Jenni’s story is central early on, but Snow Angels is actually about three women. There’s also Maria, who wants to do more for her younger brother, but his severe autism makes that nigh on impossible. Maria works with children, and late on Christmas Eve she saves a teenage runaway from a possible assault on the street. The girl is someone the police are searching for as well.
And then there’s Alice, the policewoman who will jointly lead the search for Lucas, as well as the difficult questioning of Jenni and Salle. Jenni claims to have no idea what happened to her son but her messages on Salle’s voicemail are extremely worrying. Was she just upset, or in a dangerous state of mind? Alice becomes obsessed with getting to the truth and finding Lucas.
Snow Angels is difficult, raw and emotional. Don’t watch it unless you want to be challenged. Crime fiction is full of stories that use missing children to manipulate readers and viewers, but this is a programme that will confound you. “Some things are unforgivable,” says Jenni’s mother. At the same time, these are people living on the fringes of society. No money, no aspirations, drugs, crime – add in the demands of parenthood and we start, a little at least, to understand where Jenni’s mind might be at.

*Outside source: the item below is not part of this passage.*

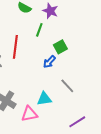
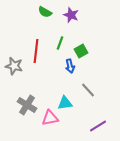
green line: (39, 30) -> (60, 43), moved
blue arrow: (49, 62) -> (70, 66), turned -56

The acting is some of the best you’ll see in a Scandinavian crime drama. Jenni is played by Josefin Asplund, previously a shield maiden in Vikings. We can see that as much as she worries about Lucas she fears her whole world is falling apart. Ardalan Esmaili’s Salle is a roguish and loving dad but there’s nothing lighthearted here – he is both troubled and in trouble. Eva Melander (Modus, Rebecka Martinsson) plays Alice and Maria Rossing (Department Q) is Maria, and their stories are unravelled further as you get deeper into the series.
Across the three women leads, the show’s creator Mette Heeno wanted to explore the theme of motherhood – what it means at various stages in life, how different women feel about it, and the pressure to become a mother that women face.
“The series explores what it means to be a woman today. Through the gaze of the policewoman, we see how Swedish society functions and judges women about the way they behave as mothers. As a mother in Sweden, you’re supposed to do things a certain way, and if you don’t you’re put in a certain box and it generates a lot of guilt and fear within women. The character of Jenni is seen as a sort of ‘white trash’,” Heeno told Variety in 2021 when Snow Angels launched in Sweden and Denmark.
Originally entitled Snöänglar, the programme will be available to download on Walter Presents from 10 March, with the first episode showing on Channel 4 at 11:30pm on Sunday 13 March. It consists of six hour-long episodes.